State general binomial conditions

3

1. State three conditions which must be satisfied for a situation to be modelled by a binomial distribution. George wants to invest some of his monthly salary. He invests a certain amount of this every month for 18 months. For each month there is a probability of 0.25 that he will buy shares in a large company, there is a probability of 0.15 that he will buy shares in a small company and there is a probability of 0.6 that he will invest in a savings account.
2. Find the probability that George will buy shares in a small company in at least 3 of these 18 months.

7

1. State two conditions which must be satisfied for a situation to be modelled by a binomial distribution. In a certain village 28\% of all cars are made by Ford.
2. 14 cars are chosen randomly in this village. Find the probability that fewer than 4 of these cars are made by Ford.
3. A random sample of 50 cars in the village is taken. Estimate, using a normal approximation, the probability that more than 18 cars are made by Ford.

6

1. State three conditions that must be satisfied for a situation to be modelled by a binomial distribution. On any day, there is a probability of 0.3 that Julie's train is late.
2. Nine days are chosen at random. Find the probability that Julie's train is late on more than 7 days or fewer than 2 days.
3. 90 days are chosen at random. Find the probability that Julie's train is late on more than 35 days or fewer than 27 days.

7 It is known that, on average, one match box in 10 contains fewer than 42 matches. Eight boxes are selected, and the number of boxes that contain fewer than 42 matches is denoted by \(Y\).

1. State two conditions needed to model \(Y\) by a binomial distribution. Assume now that a binomial model is valid.
2. Find
   (a) \(\mathrm { P } ( Y = 0 )\),
   (b) \(\mathrm { P } ( Y \geqslant 2 )\).
3. On Wednesday 8 boxes are selected, and on Thursday another 8 boxes are selected. Find the probability that on one of these days the number of boxes containing fewer than 42 matches is 0 , and that on the other day the number is 2 or more.

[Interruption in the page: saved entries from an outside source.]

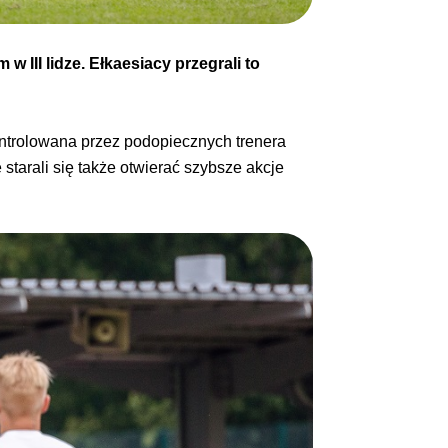
 III lidze. Ełkaesiacy przegrali to
ontrolowana przez podopiecznych trenera
starali się także otwierać szybsze akcje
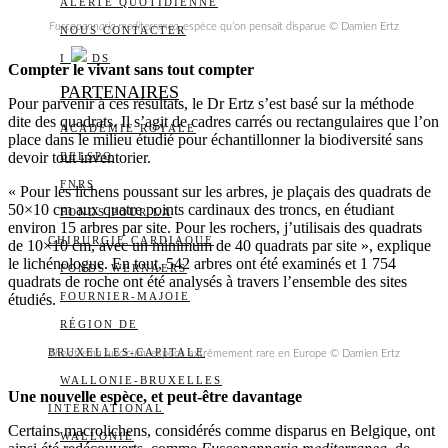
ALERTE QUOTIDIENNE
Fuscopannaria mediterranea
, espèce qu’on pensait disparue © Damien Ertz
NOUS CONTACTER
I
DS
Compter le vivant sans tout compter
PARTENAIRES
Pour parvenir à ces résultats, le Dr Ertz s’est basé sur la méthode
dite des quadrats. Il s’agit de cadres carrés ou rectangulaires que l’on
ACADÉMIE ROYALE
place dans le milieu étudié pour échantillonner la biodiversité sans
devoir tout inventorier.
BELSPO
FNRS
« Pour les lichens poussant sur les arbres, je plaçais des quadrats de
50×10 cm aux quatre points cardinaux des troncs, en étudiant
FONDS POUR LA
environ 15 arbres par site. Pour les rochers, j’utilisais des quadrats
CHIRURGIE CARDIAQUE
de 10×10 cm, avec un minimum de 40 quadrats par site », explique
le lichénologue. En tout, 542 arbres ont été examinés et 1 754
FONDS WERNAERS
quadrats de roche ont été analysés à travers l’ensemble des sites
FOURNIER-MAJOIE
étudiés.
RÉGION DE
BRUXELLES-CAPITALE
Thelotrema suecicum
, espèce extrêmement rare en Europe © Damien Ertz
WALLONIE-BRUXELLES
Une nouvelle espèce, et peut-être davantage
INTERNATIONAL
Certains macrolichens, considérés comme disparus en Belgique, ont
WALLONIE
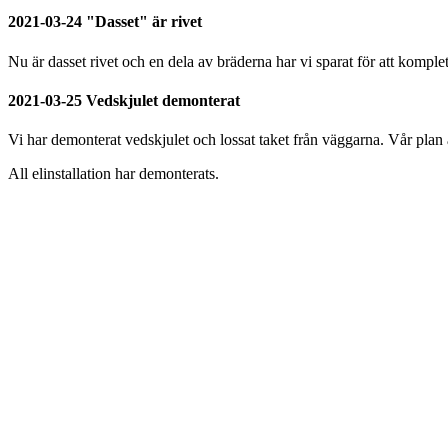
2021-03-24 "Dasset" är rivet
Nu är dasset rivet och en dela av bräderna har vi sparat för att komple
2021-03-25 Vedskjulet demonterat
Vi har demonterat vedskjulet och lossat taket från väggarna. Vår plan är
All elinstallation har demonterats.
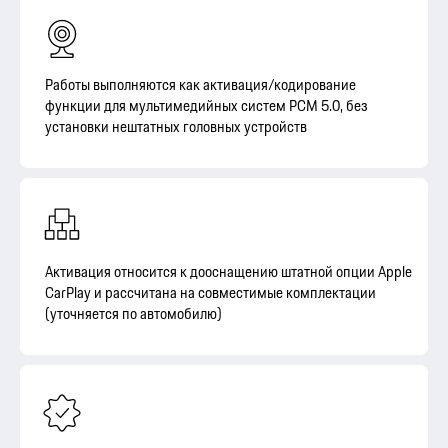
Работы выполняются как активация/кодирование
функции для мультимедийных систем PCM 5.0, без
установки нештатных головных устройств
Активация относится к дооснащению штатной опции Apple
CarPlay и рассчитана на совместимые комплектации
(уточняется по автомобилю)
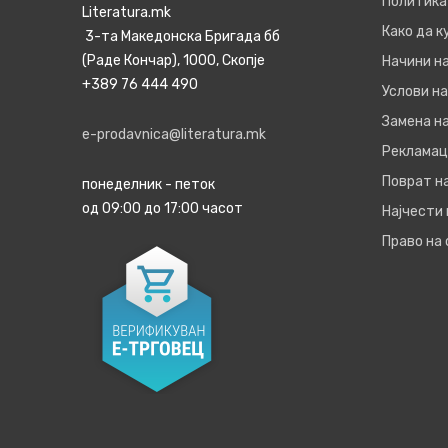
Политика
Literatura.mk
Како да 
3-та Македонска Бригада бб
(Раде Кончар), 1000, Скопје
Начини н
+389 76 444 490
Услови на
Замена на
e-prodavnica@literatura.mk
Рекламац
Поврат н
понеделник - петок
од 09:00 до 17:00 часот
Најчести
Право на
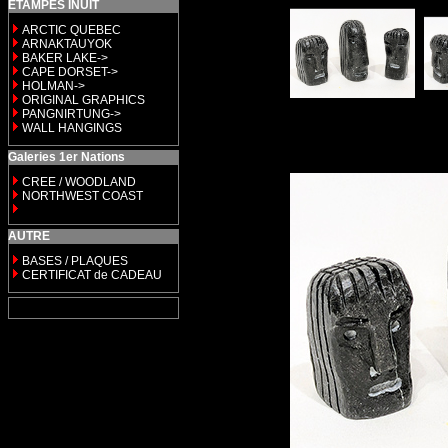
ETAMPES INUIT
ARCTIC QUEBEC
ARNAKTAUYOK
BAKER LAKE->
CAPE DORSET->
HOLMAN->
ORIGINAL GRAPHICS
PANGNIRTUNG->
WALL HANGINGS
Galeries 1er Nations
CREE / WOODLAND
NORTHWEST COAST
AUTRE
BASES / PLAQUES
CERTIFICAT de CADEAU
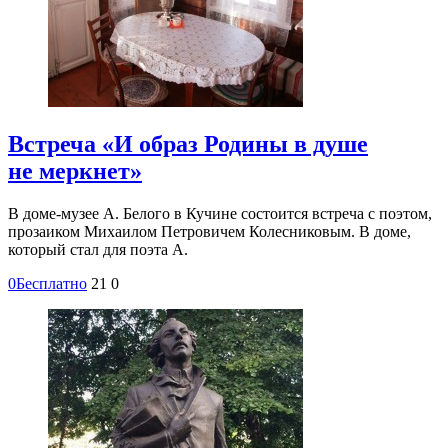
Встреча «И образ Родины в душе
не меркнет»
В доме-музее А. Белого в Кучине состоится встреча с поэтом,
прозаиком Михаилом Петровичем Колесниковым. В доме,
который стал для поэта А.
0
Бесплатно
21
0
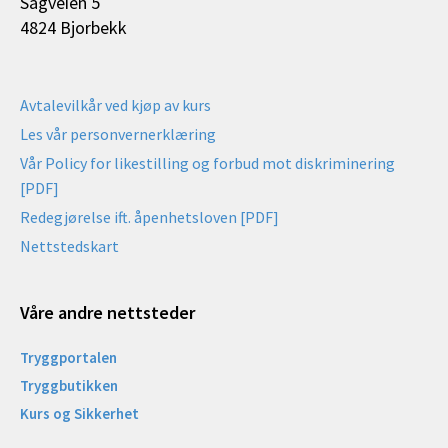
Sagveien 5
4824 Bjorbekk
Avtalevilkår ved kjøp av kurs
Les vår personvernerklæring
Vår Policy for likestilling og forbud mot diskriminering
[PDF]
Redegjørelse ift. åpenhetsloven [PDF]
Nettstedskart
Våre andre nettsteder
Tryggportalen
Tryggbutikken
Kurs og Sikkerhet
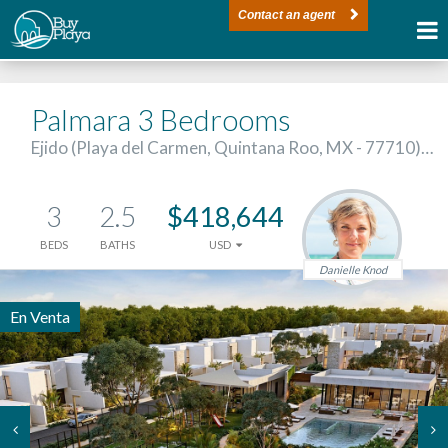
Contact an agent
Palmara 3 Bedrooms
Ejido (Playa del Carmen, Quintana Roo, MX - 77710)…
3
2.5
$418,644
BEDS
BATHS
USD
Danielle Knod
En Venta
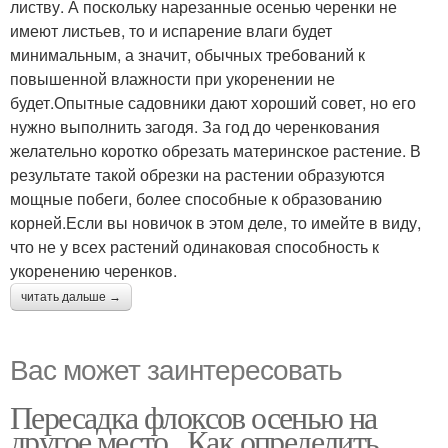
листву. А поскольку нарезанные осенью черенки не
имеют листьев, то и испарение влаги будет
минимальным, а значит, обычных требований к
повышенной влажности при укоренении не
будет.Опытные садовники дают хороший совет, но его
нужно выполнить загодя. За год до черенкования
желательно коротко обрезать материнское растение. В
результате такой обрезки на растении образуются
мощные побеги, более способные к образованию
корней.Если вы новичок в этом деле, то имейте в виду,
что не у всех растений одинаковая способность к
укоренению черенков.
читать дальше →
Вас может заинтересовать
Пересадка флоксов осенью на
другое место.. Как определить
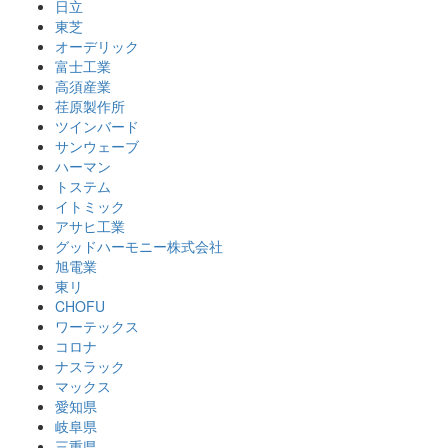
日立
東芝
オーデリック
富士工業
高須産業
荏原製作所
ツインバード
サンウェーブ
ハーマン
トステム
イトミック
アサヒ工業
グッドハーモニー株式会社
旭電業
東リ
CHOFU
ワーテックス
コロナ
ナスラック
マックス
愛知県
岐阜県
三重県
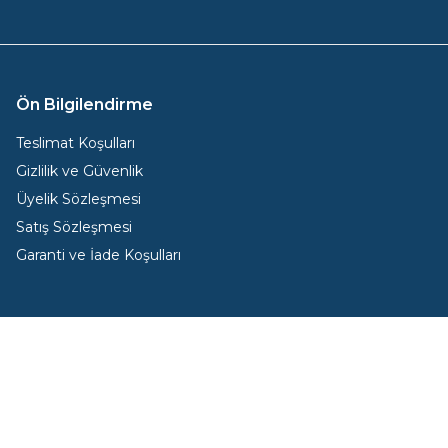
Ön Bilgilendirme
Teslimat Koşulları
Gizlilik ve Güvenlik
Üyelik Sözleşmesi
Satış Sözleşmesi
Garanti ve İade Koşulları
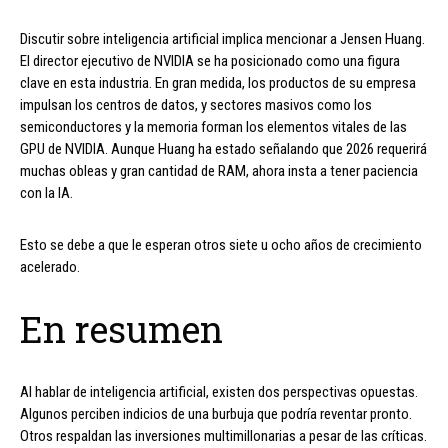
Discutir sobre inteligencia artificial implica mencionar a Jensen Huang.
El director ejecutivo de NVIDIA se ha posicionado como una figura
clave en esta industria. En gran medida, los productos de su empresa
impulsan los centros de datos, y sectores masivos como los
semiconductores y la memoria forman los elementos vitales de las
GPU de NVIDIA. Aunque Huang ha estado señalando que 2026 requerirá
muchas obleas y gran cantidad de RAM, ahora insta a tener paciencia
con la IA.
Esto se debe a que le esperan otros siete u ocho años de crecimiento
acelerado.
En resumen
Al hablar de inteligencia artificial, existen dos perspectivas opuestas.
Algunos perciben indicios de una burbuja que podría reventar pronto.
Otros respaldan las inversiones multimillonarias a pesar de las críticas.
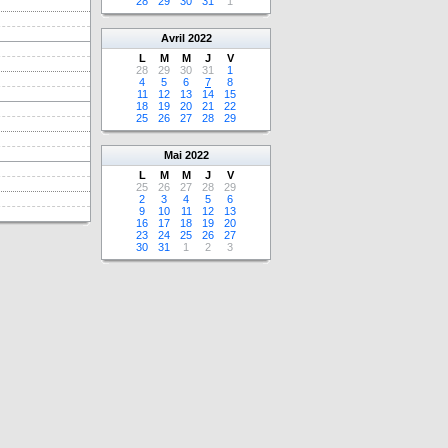
28
29
30
31
1
Avril
2022
L
M
M
J
V
28
29
30
31
1
4
5
6
7
8
11
12
13
14
15
18
19
20
21
22
25
26
27
28
29
Mai
2022
L
M
M
J
V
25
26
27
28
29
2
3
4
5
6
9
10
11
12
13
16
17
18
19
20
23
24
25
26
27
30
31
1
2
3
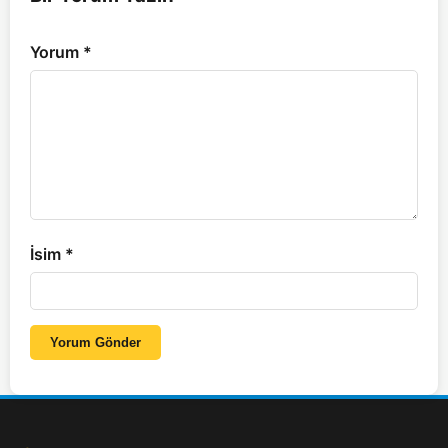
Yorum
*
İsim
*
Yorum Gönder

4. (a) State two conditions under which a random variable can be modelled by a binomial distribution. In the production of a certain electronic component it is found that \(10 \%\) are defective.
The component is produced in batches of 20 .
(b) Write down a suitable model for the distribution of defective components in a batch. Find the probability that a batch contains
(c) no defective components,
(d) more than 6 defective components.
(e) Find the mean and the variance of the defective components in a batch. A supplier buys 100 components. The supplier will receive a refund if there are more than 15 defective components.
(f) Using a suitable approximation, find the probability that the supplier will receive a refund.

3

1. Briefly describe the main features of a binomial distribution. I conduct an experiment by randomly selecting 10 cards, without replacement, from a normal pack of 52 .
2. Explain why the distribution of \(X\), the number of hearts obtained, is not \(\mathrm { B } \left( 10 , \frac { 1 } { 4 } \right)\).
   (2 marks)
   After making the appropriate adjustment to the experiment, which should be stated, so that the distribution is \(\mathrm { B } \left( 10 , \frac { 1 } { 4 } \right)\), find
3. the probability of getting no hearts,
4. the probability of getting 4 or more hearts.
5. If the modified experiment is repeated 50 times, find the total number of hearts that you would you expect to have drawn.